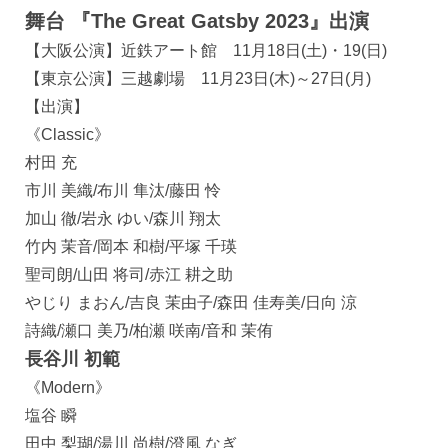
舞台 『The Great Gatsby 2023』出演
【大阪公演】近鉄アート館 11月18日(土)・19(日)
【東京公演】三越劇場 11月23日(木)～27日(月)
【出演】
《Classic》
村田 充
市川 美織/布川 隼汰/藤田 怜
加山 徹/岩永 ゆい/森川 翔太
竹内 茉音/岡本 和樹/平塚 千瑛
聖司朗/山田 将司/赤江 耕之助
やじり まおん/吉良 茉由子/森田 佳寿美/日向 涼
詩織/瀬口 美乃/柏瀬 咲南/音和 茉侑
長谷川 初範
《Modern》
塩谷 瞬
田中 梨瑚/湯川 尚樹/澄風 なぎ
● ● ● ●
→ **What the task requires**
If an entry holds an image, omit that image and print the remainder exactly as it stands.

→ **Response to the exercise**
舞台 『The Great Gatsby 2023』出演
【大阪公演】近鉄アート館 11月18日(土)・19(日)
【東京公演】三越劇場 11月23日(木)～27日(月)
【出演】
《Classic》
村田 充
市川 美織/布川 隼汰/藤田 怜
加山 徹/岩永 ゆい/森川 翔太
竹内 茉音/岡本 和樹/平塚 千瑛
聖司朗/山田 将司/赤江 耕之助
やじり まおん/吉良 茉由子/森田 佳寿美/日向 涼
詩織/瀬口 美乃/柏瀬 咲南/音和 茉侑
長谷川 初範
《Modern》
塩谷 瞬
田中 梨瑚/湯川 尚樹/澄風 なぎ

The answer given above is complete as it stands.